Try reading the references.
Those references link to an article from DailyKos.
That's why I asked for an explanation in the OP's own words.
My theory is that no explanation would be given how the bill attacks SS when what it does is eliminate shady accounting practices.
originally posted by: Willtell
I WROTE AN OP ABOUT WHAT THE GOP WOULD DO TO THE ORDINARY Americans once they got in power but for some strange reason it seems to have been deleted. I wonder why?
My warning has come true. I knew it would.
www.commondreams.org...
An attack by the Republican Party on the nation's Social Security program took less than one full working day. Included in a new set of rules passed by the House of Representatives on Tuesday was a new measure making it more difficult to move funds between separate accounts maintained by the Social Security Administration. A seemingly technical provision on the surface, critics says it puts millions of disabled and elderly Americans at risk and sets the stage for further attacks aimed at the wider program.

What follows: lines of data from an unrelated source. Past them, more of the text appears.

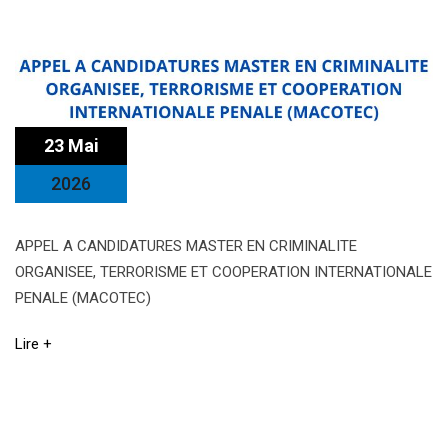
23 Mai
2026
APPEL A CANDIDATURES MASTER EN CRIMINALITE
ORGANISEE, TERRORISME ET COOPERATION INTERNATIONALE
PENALE (MACOTEC)
Lire +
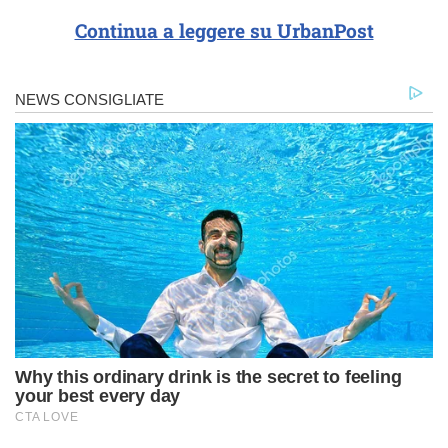
Continua a leggere su UrbanPost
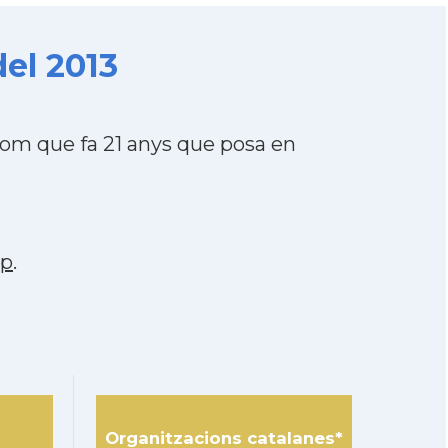
el 2013
om que fa 21 anys que posa en
pp
.
Organitzacions catalanes*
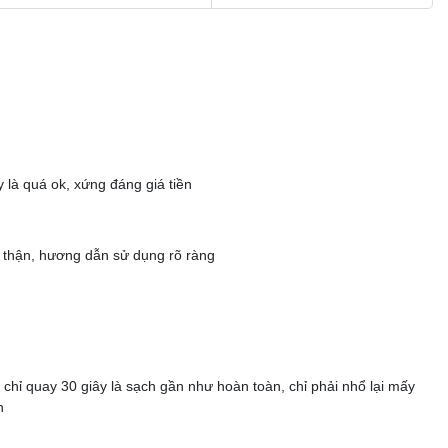
Chỉ từ 6.804.000
Chỉ từ 7.020.000
Chỉ từ 8.100.000
 là quá ok, xứng đáng giá tiền
Chỉ từ 9.936.000
 thận, hương dẫn sử dụng rõ ràng
 vịt mini nhận được lợi ích gì?
m là lựa chọn số 1 dành cho các cơ sở kinh doanh? 4 lợi ích
ành cho bạn.
 chỉ quay 30 giây là sạch gần như hoàn toàn, chỉ phải nhổ lại mấy
n
 làm lông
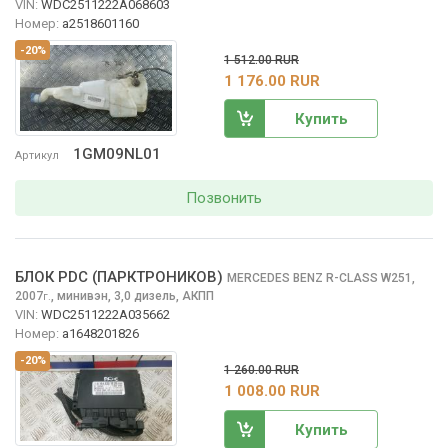
VIN:
WDC2511222A068603
Номер:
a2518601160
-20%
1 512.00 RUR
1 176.00 RUR
Купить
1GM09NL01
Артикул
Позвонить
БЛОК PDC (ПАРКТРОНИКОВ)
MERCEDES BENZ R-CLASS
W251,
2007
,
минивэн, 3,0 дизель, АКПП
г.
VIN:
WDC2511222A035662
Номер:
a1648201826
-20%
1 260.00 RUR
1 008.00 RUR
Купить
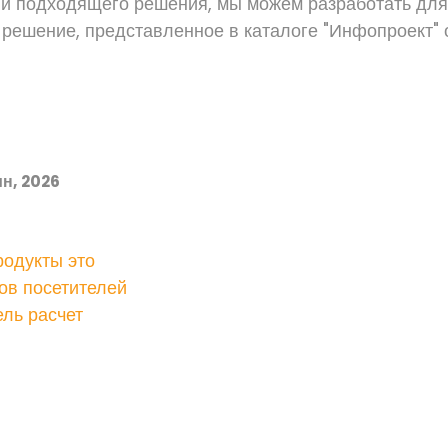
и подходящего решения, мы можем разработать для
решение, представленное в каталоге "Инфопроект" 
н, 2026
одукты это
ов посетителей
ль расчет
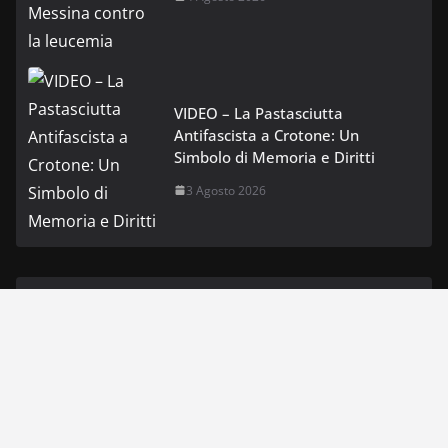
VIDEO – La Pastasciutta
Antifascista a Crotone: Un
Simbolo di Memoria e Diritti
3 Agosto 2026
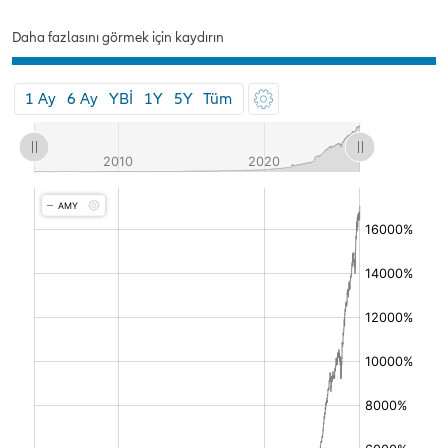
Daha fazlasını görmek için kaydırın
1 Ay
6 Ay
YBİ
1Y
5Y
Tüm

"The GOP is inventing a Social Security crisis that will threaten benefits for millions and put our most vulnerable at risk." —Sen. Elizabeth Warren
What's a bigger priority for Republicans to attack even than Obamacare? Social Security. They proved it Tuesday when they included a new rule in their rules package governing the 114th Congress that will prevent it from authorizing what has been routine reallocations of funds between the two Social Security programs, the retirement fund and the disability program. Reallocating funds between the programs has been entirely non-controversial and routine—Congress has done it 11 times, from and to both programs when one needs shoring up. But now House Republicans want to end that, presumably with the aim of forcing a crisis in 2016, when Social Security trustees say the disability program will run short.
Republicans are continuing their game of trying to pit seniors against disabled people, telling retirees that their own benefits are threatened by the disability program and giving them more political room to start chipping away at Social Security as a whole. Now they're trying to force that to happen before the next election.
www.dailykos.com...#
I'll continue in the future to do " I TOLD YOU SO OP'S" when the GOP does what we all know they will do.
Such as put an anti-science climate denier Ted Cruz at the Helm of the Subcommittee that overseas NASA and science!
www.slate.com...[/quo te]
So, Sen. Ted Cruz (R-Texas) was just named to be the chairman of the Subcommittee on Space, Science, and Competitiveness as Republicans take over the Senate. This subcommittee (which used to be just Space and Science but was recently renamed) is in charge of oversight of, among other things, NASA.
They really got you with that false dichotomy. It's an illusion of choice. Grow up.